ホーム | 文芸 | 連載小説 | 中島宏著『クリスト・レイ』 | 中島宏著『クリスト・レイ』第8話

中島宏著『クリスト・レイ』第8話

 あるいはこれは、ブラジルに移民したことによって、人々は宗教までも変えて改宗したということなのだろうか。
 が、しかし、そのようなことは常識からいっても考えにくい。確かに、自分たちの人生を大きく変えてしまうほどのインパクトを、移民というものは持っている。が、それだからといって、それまで心の拠り所としてきた宗教までを、それによって変えてしまうというような発想は生まれて来ないだろう。

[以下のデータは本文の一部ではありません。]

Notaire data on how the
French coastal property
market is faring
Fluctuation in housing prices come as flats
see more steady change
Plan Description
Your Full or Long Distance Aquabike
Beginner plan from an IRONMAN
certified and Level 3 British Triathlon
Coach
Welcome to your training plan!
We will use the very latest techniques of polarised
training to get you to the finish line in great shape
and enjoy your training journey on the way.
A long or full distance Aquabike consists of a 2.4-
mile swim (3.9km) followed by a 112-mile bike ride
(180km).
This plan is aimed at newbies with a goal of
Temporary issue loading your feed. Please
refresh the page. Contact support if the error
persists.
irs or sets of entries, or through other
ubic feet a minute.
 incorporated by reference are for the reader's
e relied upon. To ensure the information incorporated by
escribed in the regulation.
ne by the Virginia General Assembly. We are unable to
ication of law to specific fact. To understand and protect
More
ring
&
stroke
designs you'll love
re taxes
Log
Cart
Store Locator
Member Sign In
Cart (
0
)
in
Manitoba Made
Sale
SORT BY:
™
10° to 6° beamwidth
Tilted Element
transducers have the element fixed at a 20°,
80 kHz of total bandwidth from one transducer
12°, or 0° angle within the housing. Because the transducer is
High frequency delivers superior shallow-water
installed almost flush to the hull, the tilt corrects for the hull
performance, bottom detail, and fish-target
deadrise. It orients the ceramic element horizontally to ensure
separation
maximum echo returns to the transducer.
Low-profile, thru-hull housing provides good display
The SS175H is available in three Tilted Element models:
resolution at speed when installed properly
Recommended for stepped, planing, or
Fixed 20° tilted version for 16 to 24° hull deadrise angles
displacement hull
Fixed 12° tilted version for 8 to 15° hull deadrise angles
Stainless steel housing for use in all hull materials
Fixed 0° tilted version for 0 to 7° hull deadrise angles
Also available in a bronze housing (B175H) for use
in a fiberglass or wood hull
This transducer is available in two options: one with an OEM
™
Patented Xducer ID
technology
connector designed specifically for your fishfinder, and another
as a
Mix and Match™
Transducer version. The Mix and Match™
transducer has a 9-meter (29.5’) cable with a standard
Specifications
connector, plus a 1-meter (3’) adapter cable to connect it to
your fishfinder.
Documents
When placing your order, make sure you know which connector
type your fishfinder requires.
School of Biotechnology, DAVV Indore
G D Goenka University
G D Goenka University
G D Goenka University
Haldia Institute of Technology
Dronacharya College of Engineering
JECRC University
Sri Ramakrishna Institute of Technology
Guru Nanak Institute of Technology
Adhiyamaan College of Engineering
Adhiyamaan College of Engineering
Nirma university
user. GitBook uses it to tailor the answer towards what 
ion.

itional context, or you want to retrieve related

 だとすると、ここにいる日本人グループが持っているキリスト教の教会は、いったい、どういう意味を持つものなのか。それを知るには、日本語を通じて日本人の持つ精神的な面を理解できれば、その答えが見つかるのではないか。そんなふうにマルコスは考えてみた。

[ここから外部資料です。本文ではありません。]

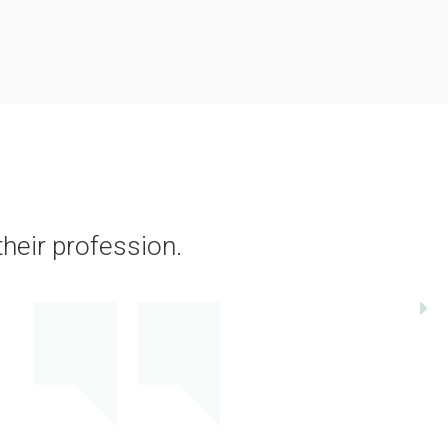
their profession.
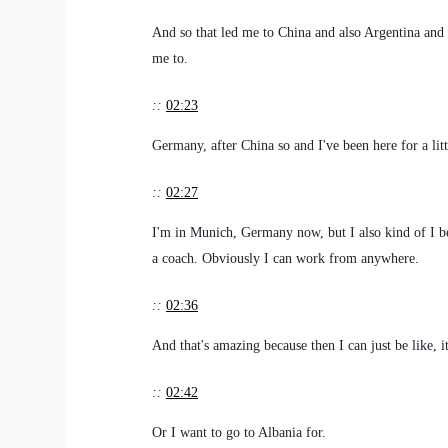
And so that led me to China and also Argentina and 
me to.
::
02:23
Germany, after China so and I've been here for a litt
::
02:27
I'm in Munich, Germany now, but I also kind of I b
a coach. Obviously I can work from anywhere.
::
02:36
And that's amazing because then I can just be like, i
::
02:42
Or I want to go to Albania for.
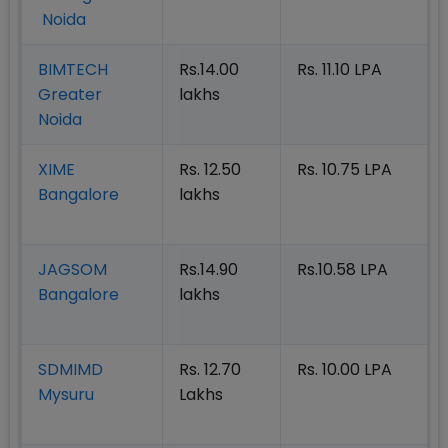
Noida
BIMTECH
Rs.14.00
Rs. 11.10 LPA
Greater
lakhs
Noida
XIME
Rs. 12.50
Rs. 10.75 LPA
Bangalore
lakhs
JAGSOM
Rs.14.90
Rs.10.58 LPA
Bangalore
lakhs
SDMIMD
Rs. 12.70
Rs. 10.00 LPA
Mysuru
Lakhs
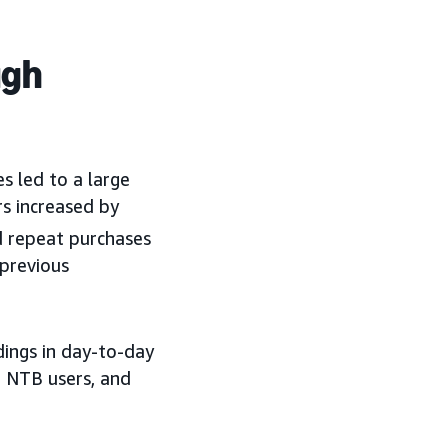
ugh
 led to a large
rs increased by
 repeat purchases
previous
dings in day-to-day
 NTB users, and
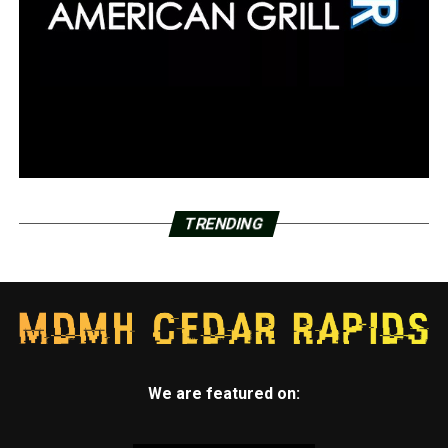
TRENDING
We are featured on:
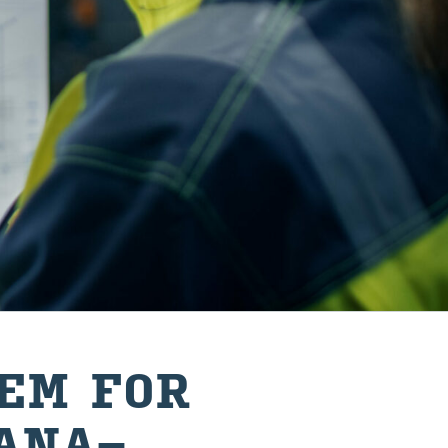
TEM FOR
 ANA­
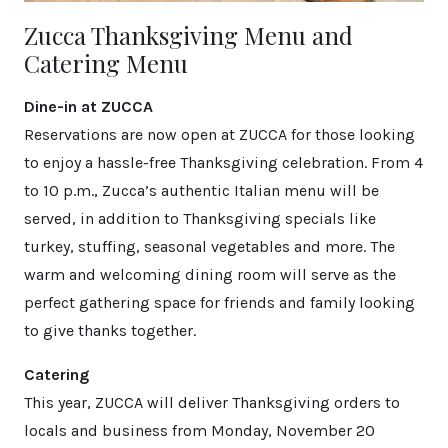
Zucca Thanksgiving Menu and
Catering Menu
Dine-in at ZUCCA
Reservations are now open at ZUCCA for those looking
to enjoy a hassle-free Thanksgiving celebration. From 4
to 10 p.m., Zucca’s authentic Italian menu will be
served, in addition to Thanksgiving specials like
turkey, stuffing, seasonal vegetables and more. The
warm and welcoming dining room will serve as the
perfect gathering space for friends and family looking
to give thanks together.
Catering
This year, ZUCCA will deliver Thanksgiving orders to
locals and business from Monday, November 20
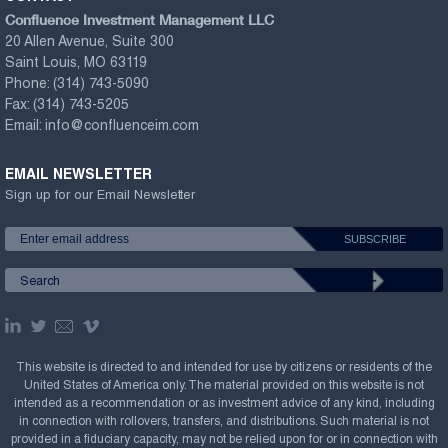
Confluence Investment Management LLC
20 Allen Avenue, Suite 300
Saint Louis, MO 63119
Phone:
(314) 743-5090
Fax:
(314) 743-5205
Email:
info@confluenceim.com
EMAIL NEWSLETTER
Sign up for our Email Newsletter
This website is directed to and intended for use by citizens or residents of the
United States of America only. The material provided on this website is not
intended as a recommendation or as investment advice of any kind, including
in connection with rollovers, transfers, and distributions. Such material is not
provided in a fiduciary capacity, may not be relied upon for or in connection with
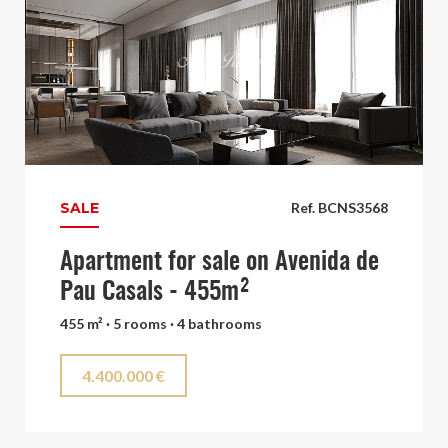
SALE
Ref. BCNS3568
Apartment for sale on Avenida de
Pau Casals - 455m²
455 m² · 5 rooms · 4 bathrooms
4.400.000 €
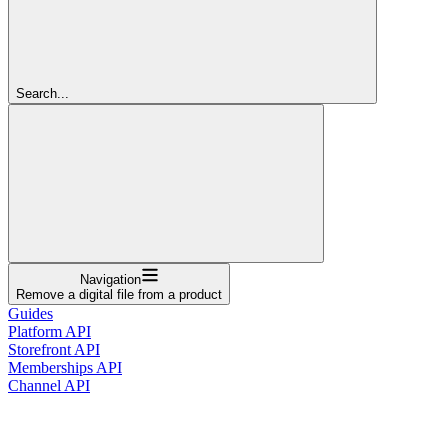
Search...
Navigation
Remove a digital file from a product
Guides
Platform API
Storefront API
Memberships API
Channel API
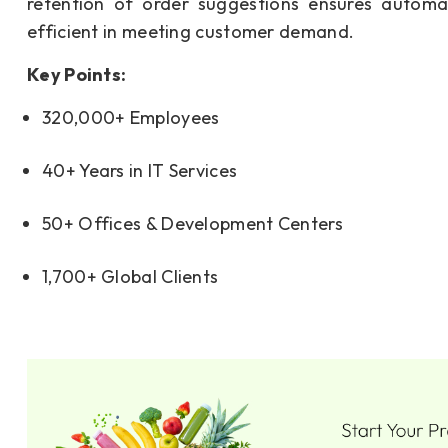
retention of order suggestions ensures automa
efficient in meeting customer demand.
Key Points:
320,000+ Employees
40+ Years in IT Services
50+ Offices & Development Centers
1,700+ Global Clients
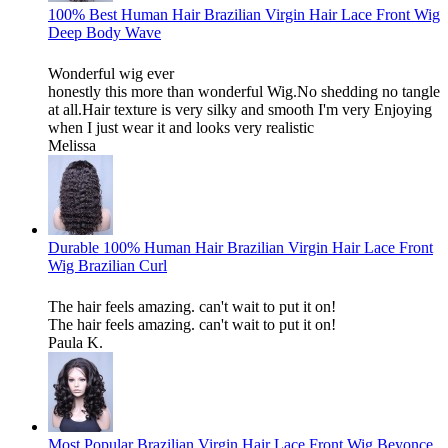
100% Best Human Hair Brazilian Virgin Hair Lace Front Wig
Deep Body Wave
Wonderful wig ever
honestly this more than wonderful Wig.No shedding no tangle
at all.Hair texture is very silky and smooth I'm very Enjoying
when I just wear it and looks very realistic
Melissa
Durable 100% Human Hair Brazilian Virgin Hair Lace Front
Wig Brazilian Curl
The hair feels amazing. can't wait to put it on!
The hair feels amazing. can't wait to put it on!
Paula K.
Most Popular Brazilian Virgin Hair Lace Front Wig Beyonce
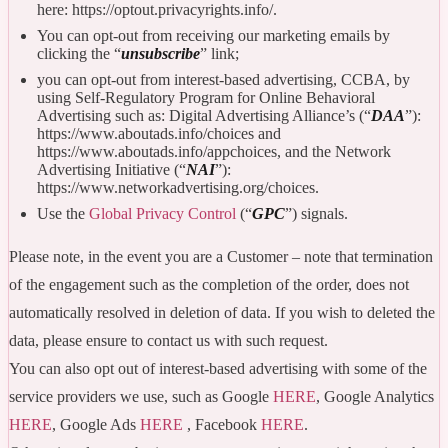
here: https://optout.privacyrights.info/.
You can opt-out from receiving our marketing emails by
clicking the “
unsubscribe
” link;
you can opt-out from interest-based advertising, CCBA, by
using Self-Regulatory Program for Online Behavioral
Advertising such as: Digital Advertising Alliance’s (“
DAA
”):
https://www.aboutads.info/choices and
https://www.aboutads.info/appchoices, and the Network
Advertising Initiative (“
NAI
”):
https://www.networkadvertising.org/choices.
Use the
Global Privacy Control
(“
GPC
”) signals.
Please note, in the event you are a Customer – note that termination
of the engagement such as the completion of the order, does not
automatically resolved in deletion of data. If you wish to deleted the
data, please ensure to contact us with such request.
You can also opt out of interest-based advertising with some of the
service providers we use, such as Google
HERE
, Google Analytics
HERE
, Google Ads
HERE
, Facebook
HERE
.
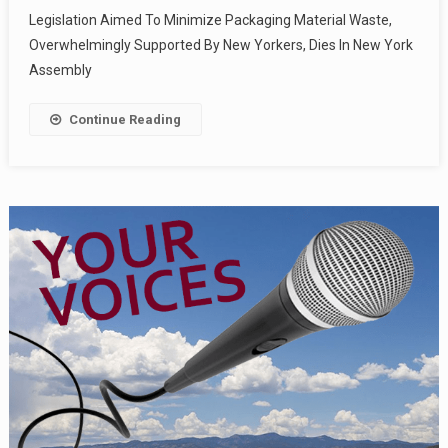
Legislation Aimed To Minimize Packaging Material Waste,
Overwhelmingly Supported By New Yorkers, Dies In New York
Assembly
Continue Reading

 今まで、ほとんど何の関心も持っていなかった日本人に対して、このように急激な思考の変化が現れるというのは、いささか奇異にも取れるのだが、実際に彼にはそのような、いってみれば心境の変化がこのとき起きたとしか思えなかった。それは彼自身にとっても、誠に不思議な現象であったといえよう。

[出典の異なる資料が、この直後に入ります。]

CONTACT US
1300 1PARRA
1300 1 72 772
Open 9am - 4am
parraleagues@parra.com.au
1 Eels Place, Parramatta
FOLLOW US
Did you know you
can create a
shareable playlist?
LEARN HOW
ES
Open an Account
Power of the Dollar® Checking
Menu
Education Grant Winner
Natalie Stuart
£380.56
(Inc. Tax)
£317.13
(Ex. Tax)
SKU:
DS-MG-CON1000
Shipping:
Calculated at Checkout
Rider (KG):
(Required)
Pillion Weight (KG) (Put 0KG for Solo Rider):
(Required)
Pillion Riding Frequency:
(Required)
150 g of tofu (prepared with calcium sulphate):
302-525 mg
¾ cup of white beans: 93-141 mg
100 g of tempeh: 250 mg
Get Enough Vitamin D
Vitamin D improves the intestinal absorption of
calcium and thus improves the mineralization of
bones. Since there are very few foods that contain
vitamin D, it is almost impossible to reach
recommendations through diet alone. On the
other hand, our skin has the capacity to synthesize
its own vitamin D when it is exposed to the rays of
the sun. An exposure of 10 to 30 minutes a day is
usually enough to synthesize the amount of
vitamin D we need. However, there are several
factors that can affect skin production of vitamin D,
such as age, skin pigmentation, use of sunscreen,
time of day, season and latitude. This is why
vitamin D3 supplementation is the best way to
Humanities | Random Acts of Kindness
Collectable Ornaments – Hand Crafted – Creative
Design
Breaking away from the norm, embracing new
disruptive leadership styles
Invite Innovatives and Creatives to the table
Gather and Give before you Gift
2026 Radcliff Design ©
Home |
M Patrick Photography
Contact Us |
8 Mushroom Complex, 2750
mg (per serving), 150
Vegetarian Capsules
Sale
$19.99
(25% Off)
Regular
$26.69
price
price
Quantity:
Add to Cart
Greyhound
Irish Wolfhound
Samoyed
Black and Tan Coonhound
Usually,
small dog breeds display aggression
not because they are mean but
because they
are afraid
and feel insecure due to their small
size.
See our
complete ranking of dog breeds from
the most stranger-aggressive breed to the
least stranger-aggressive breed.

 マルコスたちの日本語塾を担当している、アヤ・ヒラタ先生は、日系人ではなく日本からの移民であった。つまり、日本人である。
 一年ほど前に、永住を目的として日本からブラジルにやって来たらしい。普通の農業移民ではなく、どうも、この教会の関係者としてこちらの教会から呼び寄せられたようであった。
 彼女自身の家族は日本に残り、彼女の叔父の家族と一緒に移民してきたということのようである。彼女だけが、教会の仕事に携わっているようで、叔父とその家族は、この近くにある植民地に入植し、とうもろこしや落花生、それにコーヒーの栽培を手がけているようであった。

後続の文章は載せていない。